- Born: July 17, 1964 (age 62) Hyōgo Prefecture, Japan
- Occupations: Novelist, writer
- Years active: 1989-present
- Known for: Slayers, Lost Universe

= Hajime Kanzaka =

Japanese novelist and manga story writer (born 1964)

Hajime Kanzaka (神坂 一, Kanzaka Hajime) is a Japanese novelist and manga story writer from Asago, Hyōgo Prefecture. Kanzaka is best known for writing the Slayers novels that were adapted into the hit anime series, OVA and manga spin-offs.

==Career==
After graduating Kobe Art Technical College, Kanzaka worked as a salaryman until, on a whim, he submitted Slayers to the 1st Fantasia Awards (1989). It was nominated as the runner-up, and due to his home not having a telephone, he received the news via the mail. The same year, Slayers began serialization under the Dragon Magazine, making his official debut.

During the early days of the light novel industry, most writers came from other non-writing professions, but nowadays most light novelists debut due to winning awards, a trend seemingly started by Kanzaka. Later, he would be a judge for the Fantasia Awards. (Note: 8th to 20th Fantasia Awards.)

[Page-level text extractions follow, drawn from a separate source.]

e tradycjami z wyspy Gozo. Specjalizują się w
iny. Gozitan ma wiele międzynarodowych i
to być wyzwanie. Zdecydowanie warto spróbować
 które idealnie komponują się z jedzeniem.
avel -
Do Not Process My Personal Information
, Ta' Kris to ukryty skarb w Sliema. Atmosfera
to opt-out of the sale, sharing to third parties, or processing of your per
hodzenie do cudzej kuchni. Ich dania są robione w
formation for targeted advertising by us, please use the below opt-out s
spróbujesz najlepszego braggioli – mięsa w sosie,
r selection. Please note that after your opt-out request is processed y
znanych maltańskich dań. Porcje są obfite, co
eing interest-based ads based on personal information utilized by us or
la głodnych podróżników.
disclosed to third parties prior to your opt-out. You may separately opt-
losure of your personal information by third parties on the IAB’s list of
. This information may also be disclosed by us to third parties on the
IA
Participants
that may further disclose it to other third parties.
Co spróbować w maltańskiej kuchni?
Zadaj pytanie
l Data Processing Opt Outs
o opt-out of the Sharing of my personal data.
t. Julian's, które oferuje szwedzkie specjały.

In-addition to publishing with Fujimi Shobo, he has also had science-fiction and fantasy works published under Kadokawa Sneaker Bunko, expanding his readership. When the Slayers anime adaptation was released in the late 90's, Kanzaka ranked highly in the author category of the Japanese High Tax Payer Registry.

==Works==
- Slayers (スレイヤーズ, Sureiyāzu) - light novels, manga
  - Slayers Return (スレイヤーズ RETURN, Sureiyāzu ritān) - movie
  - Slayers Special (スレイヤーズすぺしゃる, Sureiyāzu supesharu) - ova
  - Slayers Great (スレイヤーズ ぐれえと, Sureiyāzu gurēto) - movie
  - Slayers Excellent (スレイヤーズえくせれんと, Sureiyāzu ekuserento) - ova
  - Slayers Gorgeous (スレイヤーズごうじゃす, Sureiyāzu gōjasu) - movie
- Lost Universe (ロスト・ユニバース, Rosuto Yunibāsu) - light novels, TV series.
- Higaeri Quest (日帰りクエスト, Higaeri Kuesuto) - manga story (shōjo).
- Yami no Sadame o Seōmono (闇の運命を背負う者) - manga story (fantasy).
- Sheriff Stars MS (シェリフスターズ MS, Sherifu Sutāzu Emuesu) - manga story (science fiction).
- DOORS I Mazekoze Shuuzenya (DOORS I まぜこぜ修繕屋) - light novel (shōnen).